In May, I took some greenwood forsythia cuttings, dipped them in a hormone rooting powder and planted them in rooting mix. The mix was kept moist all year. I had thought they had rooted because they began to grow rapidly and the new shoots hardened off. In October the plants dropped their leaves, and by November they were dead. I dug them up and they had not rooted. There wasn't even a trace of root. What caused it to do this and how do I prevent it?

  • Oh - I have some Forsythia cuttings growing this year. I potted them last Autumn and overwintered in a cold frame. They appear to be growing well, but now I'm doubting! ;-) How do I check for root growth without disturbing them? Apr 23, 2013 at 10:20
  • @MarkCooper How'd they turn out?
    – J. Musser
    Feb 7, 2015 at 0:22
  • They budded, and started to grow, but when I tried to pot them on - no roots either. They didn't last after that.
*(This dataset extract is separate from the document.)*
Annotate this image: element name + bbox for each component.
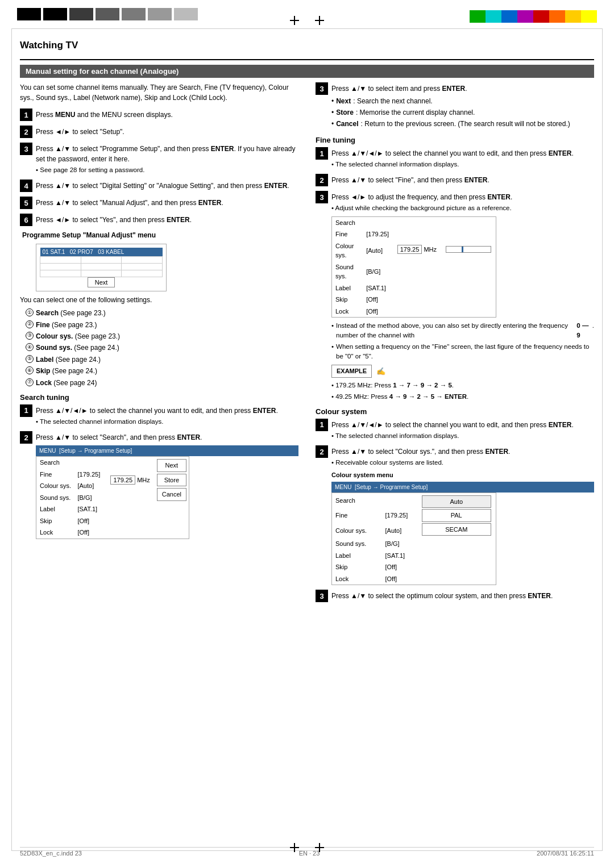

Feb 9, 2015 at 8:40

1 Answer 1


I don't think the problem is forsythia specific - I've had the same experience with peach cuttings. The first time I tried it I took the cuttings at the wrong time of year (ie. a different unrelated problem), but the second time I took them at the right time and I had one success out of about half a dozen cuttings.

All of the failures in the second batch showed some leaves. Many were either too small (possible a problem specific to peaches where a cutting should be a minimum size); or with the larger cuttings when I dug them up, any roots had rotted away and the stem was beginning to rot. I believe this is your problem. The rot (or mold - rot is after all usually a kind of mold) is due to too much moisture. In your case you describe the mix as being moist all year - so it was probably too moist.

In my case I probably had more variability (outside, Texas, hand watering) - so it was probably too moist at a critical time.